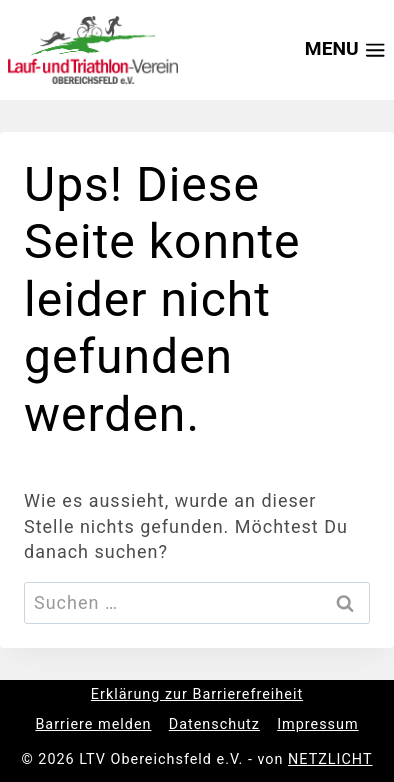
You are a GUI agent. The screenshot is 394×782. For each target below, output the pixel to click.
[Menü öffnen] (339, 50)
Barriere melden (93, 724)
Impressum (317, 724)
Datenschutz (214, 724)
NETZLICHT (330, 759)
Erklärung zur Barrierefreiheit (197, 694)
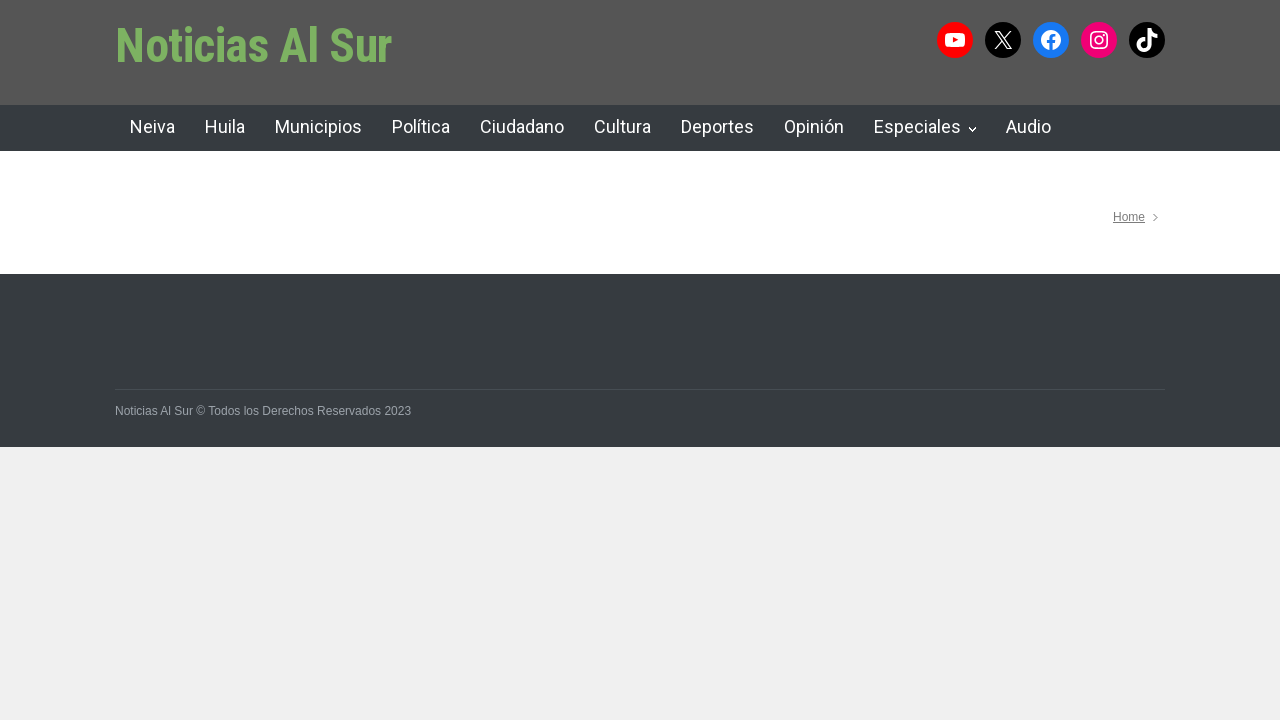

^^^^

Problem requirements:
Reproduce the material exactly; omit the pictures.

Solution to this problem:
You are a GUI agent. The screenshot is 394×782. For each target below, output the pixel to click.
[Menü öffnen] (339, 50)
Barriere melden (93, 724)
Impressum (317, 724)
Datenschutz (214, 724)
NETZLICHT (330, 759)
Erklärung zur Barrierefreiheit (197, 694)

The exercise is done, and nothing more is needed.